Confessions of a Camera Whore
I bought a hard drive and have been storing my digitized collection (which began in 2000 - I was one of the early folks to adopt a digital camera) as the CDs they are stored on are day-by-day becoming unusable and obsolete. (I have already had a few casualties.) Picture storage is something people rarely think about, but every year, you are loosing quality images on your storage devices, so you best think about upgrading and, if possible, finding webspace and clouds to store them in online.
The task of deciding which pictures to permanently store in a virtual space are daunting, because I'm realizing that there is an endless and exhaustive number of photographs I've taken and how do you decide a photograph's worth?
Yesterday, I was struck by a profound revelation...

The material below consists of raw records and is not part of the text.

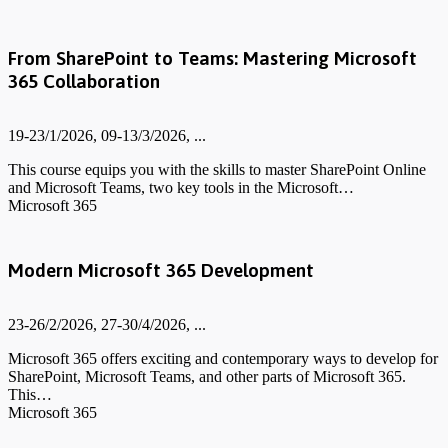
From SharePoint to Teams: Mastering Microsoft
365 Collaboration
19-23/1/2026, 09-13/3/2026, ...
This course equips you with the skills to master SharePoint Online
and Microsoft Teams, two key tools in the Microsoft…
Microsoft 365
Modern Microsoft 365 Development
23-26/2/2026, 27-30/4/2026, ...
Microsoft 365 offers exciting and contemporary ways to develop for
SharePoint, Microsoft Teams, and other parts of Microsoft 365.
This…
Microsoft 365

I miss old film cameras. This is the generation of "NOW", where people don't have patience because they aren't wired to wait. The price tag we've paid for this instantaneous fast food nation mentality, aside from said impatience, sense of entitlement, lack of self-control and impulse problems, and reduced attention span, is that we have lost a sense of mystery, wonderment, and anticipation. We can see what our picture looks like immediately, we can even edit it on our cameras, we can take as many photographs as we want (depending on disk space), we can save considerable amounts of money (by avoiding buying film, development prices, and not buying photo albums), and we also economize space on our shelves. However, those old-school limitations allowed us to put our own limitations on ourselves - since there was monetary value at stake, we controlled our usage of photography and only snapped what we deemed an important moment. Now, every moment is an incredible moment, and often - an incredible waste of our time and digital memory. If I were to count the photographs in the physical picture albums at home that were mine (pre-2000), they would count in the several hundreds or possibly a thousand. Looking at my full hard drive, the digital pictures I've taken in the past 11 years alone number in the hundred thousands. How on Earth am I supposed to dig through that many photographs, nonetheless sort them into "virtual albums", and make decisions about which ones I should keep? What, exactly, am I snapping so many photographs for? I have memory, I can rely upon it...
Imagine what I would have been able to do with all that time as far as productivity. Are we that important that we have to own so many photographs or update our status on social networking sites constantly? When is memory not enough to sustain us?